“It’s really been surprising,” said Lisa Mantil, global head of the Goldman Sachs ETF Accelerator, in a phone interview. She said that insurance companies, private banks, family offices, hedge funds, and registered investment advisers, or RIAs, are among the clients of Goldman’s ETF Accelerator, which was introduced in November.
Goldman announced on Oct. 5 the first funds launched through its digital Accelerator platform, with Brandes Investments Partners using it to list three actively managed ETFs: Brandes U.S. Small-Mid Cap Value ETF BSMC, Brandes U.S. Value ETF BUSA, and Brandes International ETF BINV.
Goldman expects that “the next wave of growth in the ETF space is going to be the active ETF,” Mantil said, adding that the company wants “to help our clients get there.”
The ETF Accelerator was created because clients were calling the bank to ask for help in offering exchange-traded funds, according to Mantil.
“A couple of years ago, all we were doing was really giving free consulting to them” by getting on the phone for an hour to provide “a little bit of what that road map was to launch an ETF,” she said.
Mantil said Goldman’s Accelerator platform aims to help clients launch their first ETF within six months and without having to hire dozens of people, as opposed to the two years it might otherwise take.
“ETFs are the fastest growing part of the investment management industry,” Goldman said in its announcement. Ordinary investors buy shares of ETFs to gain exposure to various investment strategies across assets such as stocks and bonds.
U.S.-listed ETFs now have more than $7 trillion in assets across almost 3,200 funds, according to a Citigroup research note from earlier this month.
“Actively managed ETFs have gone from 20-40% of launches pre-2020 to over 60% since then,” Citi said. “More strategies that require active trading, especially in derivatives, are now accessible via ETFs.”

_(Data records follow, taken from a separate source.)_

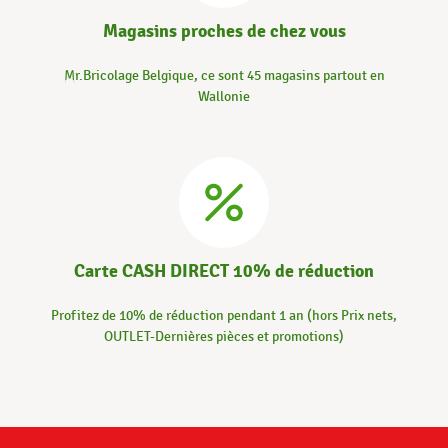
Magasins proches de chez vous
Mr.Bricolage Belgique, ce sont 45 magasins partout en
Wallonie
Carte CASH DIRECT 10% de réduction
Profitez de 10% de réduction pendant 1 an (hors Prix nets,
OUTLET-Dernières pièces et promotions)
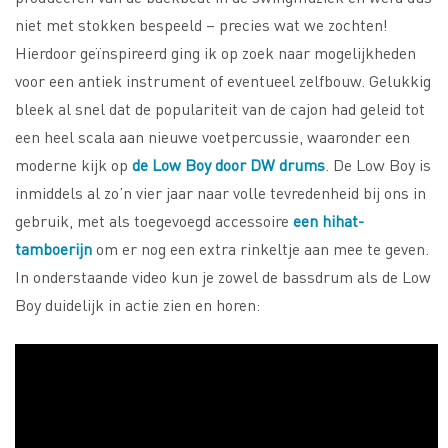
niet met stokken bespeeld – precies wat we zochten!
Hierdoor geïnspireerd ging ik op zoek naar mogelijkheden
voor een antiek instrument of eventueel zelfbouw. Gelukkig
bleek al snel dat de populariteit van de cajon had geleid tot
een heel scala aan nieuwe voetpercussie, waaronder een
moderne kijk op
de Low Boy door DW drums
. De Low Boy is
inmiddels al zo’n vier jaar naar volle tevredenheid bij ons in
gebruik, met als toegevoegd accessoire
een hihat-
tamboerijn
om er nog een extra rinkeltje aan mee te geven.
In onderstaande video kun je zowel de bassdrum als de Low
Boy duidelijk in actie zien en horen:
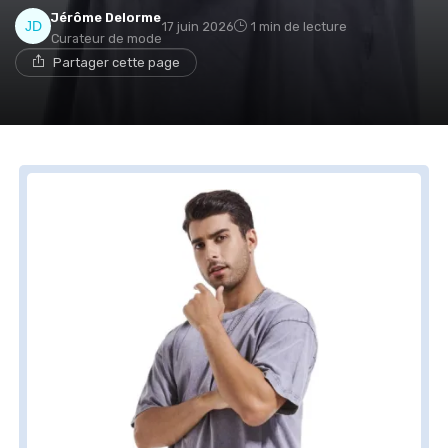
Jérôme Delorme
17 juin 2026
1 min de lecture
Curateur de mode
Partager cette page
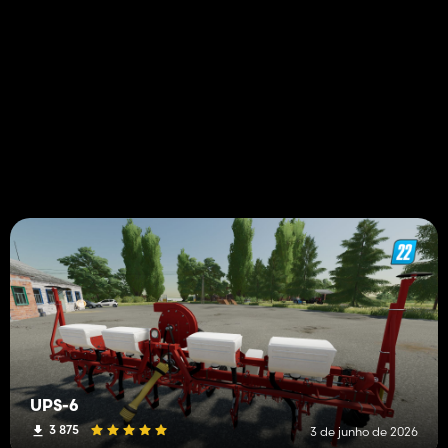
UPS-6
3 875
3 de junho de 2026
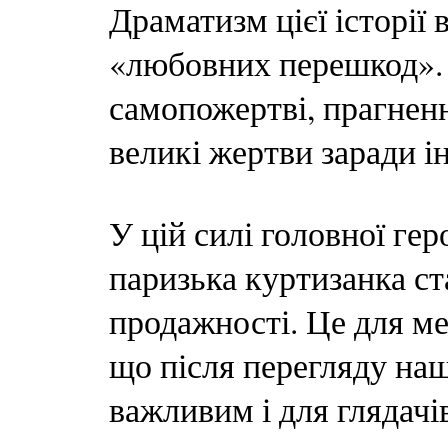
Драматизм цієї історії
«любовних перешкод».
самопожертві, прагненн
великі жертви заради і
У цій силі головної гер
паризька куртизанка ст
продажності. Це для ме
що після перегляду наш
важливим і для глядачів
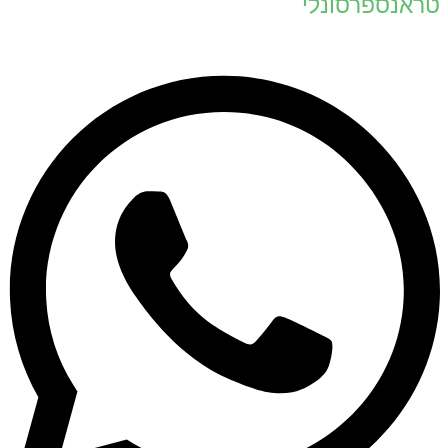
טראנספרסונלי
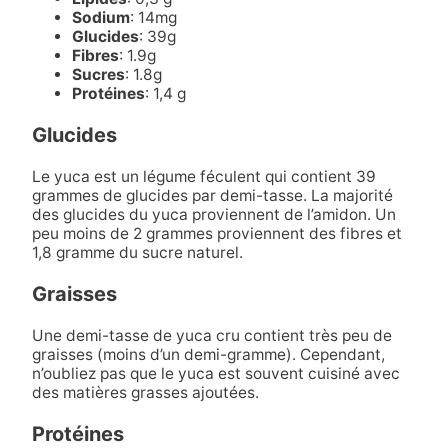
Sodium
: 14mg
Glucides
: 39g
Fibres
: 1.9g
Sucres
: 1.8g
Protéines
: 1,4 g
Glucides
Le yuca est un légume féculent qui contient 39
grammes de glucides par demi-tasse. La majorité
des glucides du yuca proviennent de l’amidon. Un
peu moins de 2 grammes proviennent des fibres et
1,8 gramme du sucre naturel.
Graisses
Une demi-tasse de yuca cru contient très peu de
graisses (moins d’un demi-gramme). Cependant,
n’oubliez pas que le yuca est souvent cuisiné avec
des matières grasses ajoutées.
Protéines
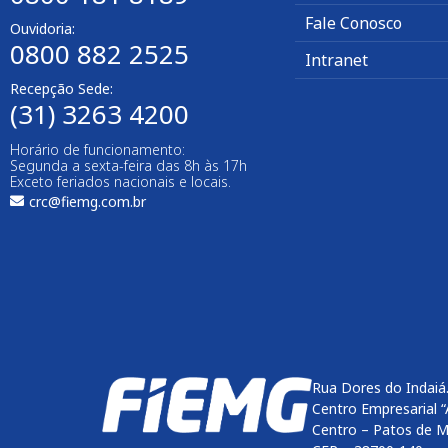
Fale Conosco
Ouvidoria:
0800 882 2525
Intranet
Recepção Sede:
(31) 3263 4200
Horário de funcionamento:
Segunda a sexta-feira das 8h às 17h
Exceto feriados nacionais e locais.
crc@fiemg.com.br
Rua Dores do Indaiá
Centro Empresarial “
Centro – Patos de M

As for the Goldman Sachs ETF Accelerator’s pipeline, Mantil said she sees hedge funds seeking to diversify their investor base through the ETF market by potentially offering, for instance, a “long-only” ETF. But hedge funds, whose investor base is heavily represented by institutional investors, are “in no way” considering making their “super high alpha” strategies that fall under their traditional fee structures transparent in an ETF, she said of the bank’s pipeline.
The Accelerator, which is a multi-asset and global platform, has also attracted interest from family offices, according to Mantil. That’s partly because ETFs may provide tax efficiency for family offices grappling with the operational complexity of many different accounts, she said.
Meanwhile, GMO, the Boston-based investment firm co-founded by Jeremy Grantham, has turned to Goldman’s ETF Accelerator to launch its first exchange-traded fund. GMO disclosed in a regulatory filing that the bank’s Accelerator business is assisting the firm with consulting services.
“For our clients, it is their strategy,” brand, marketing, and distribution, Mantil said. “It is their ETF. They’re just using our infrastructure.”